Par ailleurs Issala à l'instar des autres villages du
Gabon connaît un développement certain. En effet, contrairement
aux années antérieurs, ce villages a, au file des ans, acquis
certains infrastructures telles : les pompes publiques (l'hydraulique
villageoise), l'école, l'électrification du village et la
nouvelle église (dons d'un fils du village), puis plus récemment
la couverture en réseau téléphonique mobile (Celtel Gabon,
l'antenne est implantée à trois kilomètres du village
Marembo). Du coup, les populations sont obligées d'abandonner en partie
certaines habitudes traditionnelles pour épouser celles de la
société moderne. On peut citer par exemple, le cas des jeunes
filles ne savent plus porter un seau d'eau sur la tête encore, porter un
panier au dos. En réalité, une certaine accumulation de nuages
plombe l'horizon au regard des effets de la modernité. Ainsi, les
sociétés actuelles ne répondent plus à ces attentes
antérieures. Elles sont plutôt marquées par une
dualité croissante qui n'est plus seulement circonstancielle. Les
processus de socialisation jadis admis dans les structures traditionnelles se
construisent de plus en plus autour des pôles.

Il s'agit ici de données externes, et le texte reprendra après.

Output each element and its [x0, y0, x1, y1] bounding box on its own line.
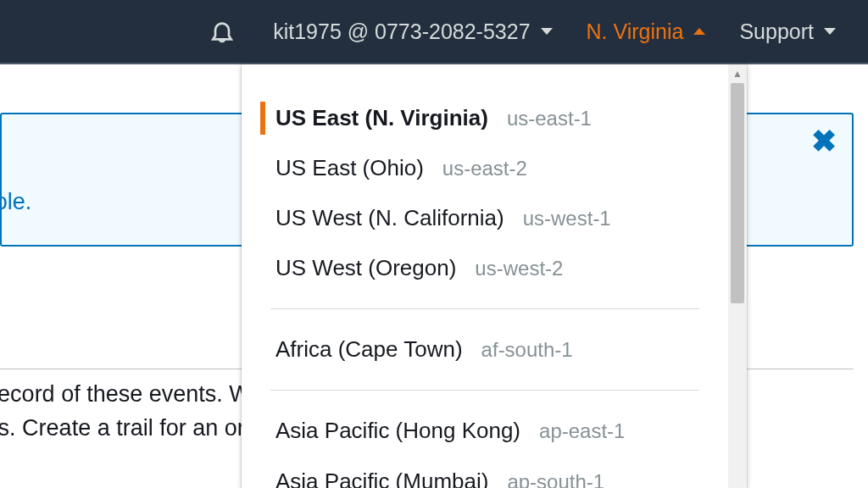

Le premier, celui de l'industrialisation, qui reste à
notre avis, marqué par la logique qui conduit de l'insertion dans la
production à la possibilité de capitaliser et de consommer. La
seconde, à l'inverse, conduit du fait d'une non insertion dans la
production, à des situations diverses, mais également
marquées par la précarité et la survie. Mais l'être
humain se voit confronté à de nouvelles pandémies
résultant de l'avancée de ces connaissances et de ces techniques.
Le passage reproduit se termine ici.